Q. I have been diagnosed with giardiasis. Two doctor friends and a public-health nurse have told me the infection will just run its course.
After almost four weeks, though, I think that I still have it. I’ve lost five pounds already and would appreciate any advice from you.
A. Check with the doctor who diagnosed this intestinal infection. Giardia is a common parasite that can be treated with an antimicrobial medicine such as metronidazole. If left untreated, it sometimes becomes chronic. Diagnosis may require repeated stool samples, since the distinctive cysts may be apparent only intermittently.
Q. My cholesterol has always been around 200, but I have a bad family history and a past angioplasty. In addition to a good diet and regular exercise, my doctor has prescribed various statin drugs to lower my cholesterol.
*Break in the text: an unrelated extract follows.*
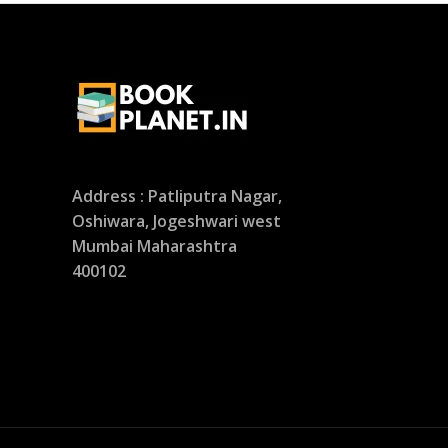
Address : Patliputra Nagar,
Oshiwara, Jogeshwari west
Mumbai Maharashtra
400102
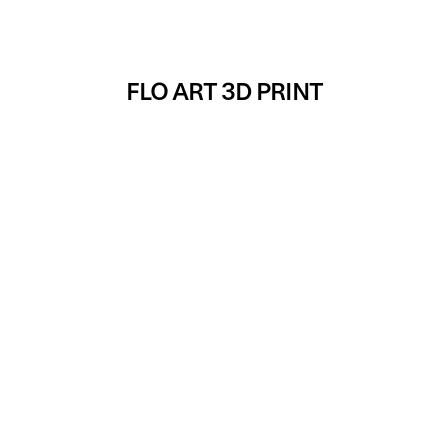
FLO ART 3D PRINT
Three different ones have given me peripheral neuropathy (pins and needles).
On Niaspan and Zetia my total cholesterol is 160, with bad LDL at 97. My doctor wants it below 80 so he prescribed Crestor, which he takes himself.
I started on Friday, and on Sunday I woke with what has been diagnosed as transient global amnesia. I played golf that morning and played well, but I kept asking the same questions over and over. My wife and my golfing partners decided I should go to the hospital after nine holes.
This began at 7 a.m., and I did not regain any short-term memory until 3 p.m. By 5 p.m. I was back to normal.
The doctors doubt the Crestor was responsible. Could it have been?
A. We can’t say whether Crestor caused your transient global amnesia (TGA), but others have reported memory problems and TGA while taking statin cholesterol-lowering medicines. The first person we heard from was Duane Graveline, M.D. He described his experience in the book “Lipitor: Thief of Memory.”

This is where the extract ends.